Uncomfortable silence rains down as they obediently sip at their cubes. Jazz is still staring at Prowl, wordlessly asking for an explanation. Prowl seems determined to ignore it before he finally sighs in defeat, setting his half finished cube to the side to clasp his hands together.

"You remember when the council was still in place, do you not?" Prowl begins. Jazz is slightly confused at such a seemingly random topic but nods nonetheless knowing that Prowl wouldn't have brought it up unless it was imperative to the explanation. "When the war first began the council proposed a plan that would allow the science division unlimited funds for advance A.I. research. It would, supposedly, allow the then large rebellion to be fought and won by an army of advance, expendable drones instead of sparked mechs and femmes. The plan was quickly vetoed as many saw it as a waste of finances and valuable supplies that could be used elsewhere at the time.

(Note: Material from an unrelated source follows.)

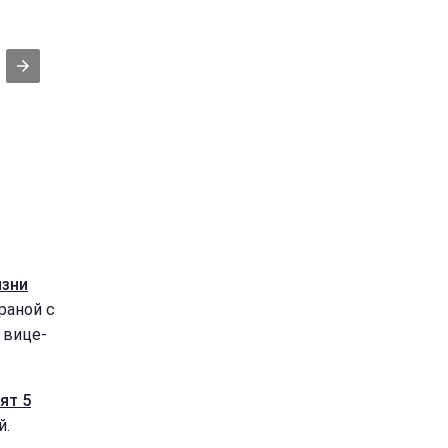
изни
траной с
 вице-
ят 5
й.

"Some of the council members, however, went ahead and secretly funded the research. It took a few vorns but the scientists managed to complete the A.I. program." Prowl pauses, looking off to the side as if lost in memories and suddenly Jazz feels as if he's freefalling through the sky with no parachute. "The A.I. was fully autonomous and able to make its own choices through logically deductions after it gained some experience. It seemed quite gifted in the art of tactics and even though it had greatly undeveloped emotional protocols and most likely would never be able to feel empathic to anybot it was to interact with, they decided it would make a perfect tactician. They wasted no time in forging creation documents and shipping it off to the army where it quickly rose through the ranks."

Prowl looks back and Jazz can feel the denial try to wash over his processor but it's too late; he's already connected the dots. He can't deny it because the truth is once again staring at him, different but still the same.

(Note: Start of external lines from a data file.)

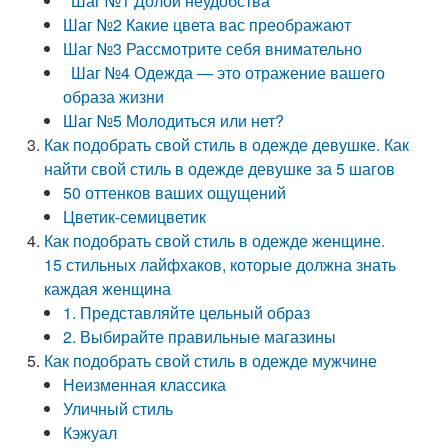
Шаг №1 Долой неудобства
Шаг №2 Какие цвета вас преображают
Шаг №3 Рассмотрите себя внимательно
Шаг №4 Одежда — это отражение вашего
образа жизни
Шаг №5 Молодиться или нет?
Как подобрать свой стиль в одежде девушке. Как
найти свой стиль в одежде девушке за 5 шагов
50 оттенков ваших ощущений
Цветик-семицветик
Как подобрать свой стиль в одежде женщине.
15 стильных лайфхаков, которые должна знать
каждая женщина
1. Представляйте цельный образ
2. Выбирайте правильные магазины
Как подобрать свой стиль в одежде мужчине
Неизменная классика
Уличный стиль
Кэжуал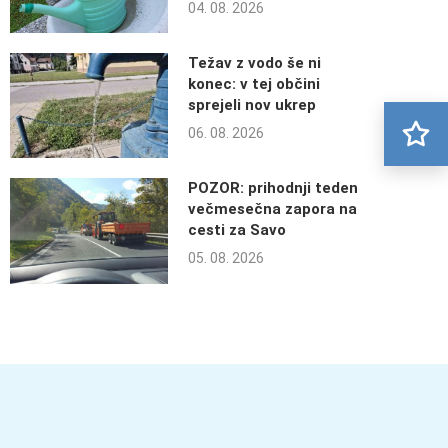
04. 08. 2026
Težav z vodo še ni
konec: v tej občini
sprejeli nov ukrep
06. 08. 2026
POZOR: prihodnji teden
večmesečna zapora na
cesti za Savo
05. 08. 2026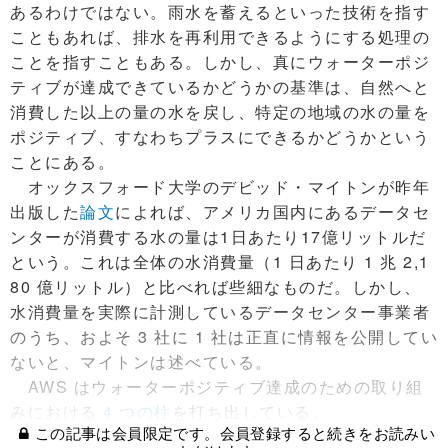
あるわけではない。雨水を蓄えるといった技術を指す
こともあれば、排水を再利用できるようにする処理の
ことを指すこともある。しかし、真にウォーターポジ
ティブが達成できているかどうかの基準は、自然へと
消費した以上の量の水を戻し、特定の地域の水の量を
ポジティブ、すなわちプラスにできるかどうかという
ことにある。
オックスフォード大学のデビッド・マイトンが昨年
出版した
論文
によれば、アメリカ国内にあるデータセ
ンターが消費する水の量は1日あたり17億リットルだ
という。これは全体の水消費量（1 日あたり 1 兆 2,1
80 億リットル）と比べれば些細なものだ。しかし、
水消費量を実際に計測しているデータセンター事業者
のうち、およそ 3 社に 1 社は正直に情報を公開してい
ないと、マイトンは述べている。
AWS はウォーターポジティブ達成のための取り組
みにおける
4 つの柱
を打ち出している。
この記事は会員限定です。会員登録すると続きをお読みい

It made so much sense now. When he had first meet Prowl there had been something undeniably different about him. He had been stoic, absurdly efficient in his tasks, and the worst mech at small talk that Jazz had ever met. His background had been so squeaky clean Jazz had instantly doubted it until everything had checked out in one way or another. Gradually, Prowl had gotten better at socializing, at expressing himself even if it was so very minutely, and Jazz had brushed off his initial impression. After all, suddenly being promoted to Second in Command would certainly make a mech on edge and Prowl had always seemed like a mech that kept mostly to himself.

"Yer spark readin'?" Jazz asks, trying to hold in his rampant emotions.

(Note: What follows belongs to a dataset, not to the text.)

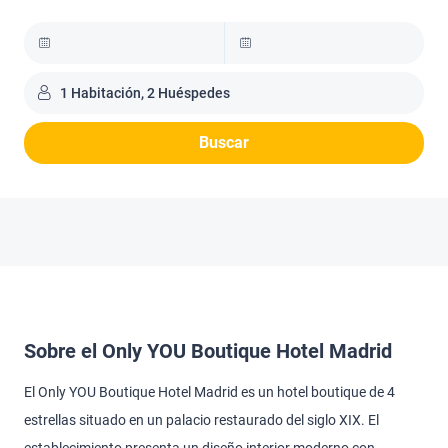
1 Habitación, 2 Huéspedes
Buscar
Sobre el Only YOU Boutique Hotel Madrid
El Only YOU Boutique Hotel Madrid es un hotel boutique de 4
estrellas situado en un palacio restaurado del siglo XIX. El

"A false reading. One of the scientists created it to 'perfect the illusion.'" Another sigh. "Ratchet is the only one besides you to find out. Not even Optimus Prime knows."

"So ya've just been a drone all this time, following yer preprograms." Some distant part of Jazz screams at himself for saying such cruel things; the larger, hurt part doesn't care anymore. "I don't know wh't hurts more: the fact that you're not really alive or the fact that you've just been masqueradin' as mah friend for all these vorns."

"Jazz -"

"No." Jazz cuts Prowl off with a sharp gesture and sharper word and almost regrets it at Prowl's distressed expression. At the last second he remembers that the thing before him is a drone, it isn't capable of genuine emotions, it isn't alive and almost manages to stuff all his emotions away. Almost. "Just…just give me some time." He concedes, both hands tightening their painful hold on the berth's edge. He hears it creak under the pressure.

Prowl looks down on his clasped hands in his lap, face once again its usual blank persona. "Of course."

When the medic comes again and permits Jazz to leave after angrily commanding him to finish his energon, the saboteur can't get out fast enough.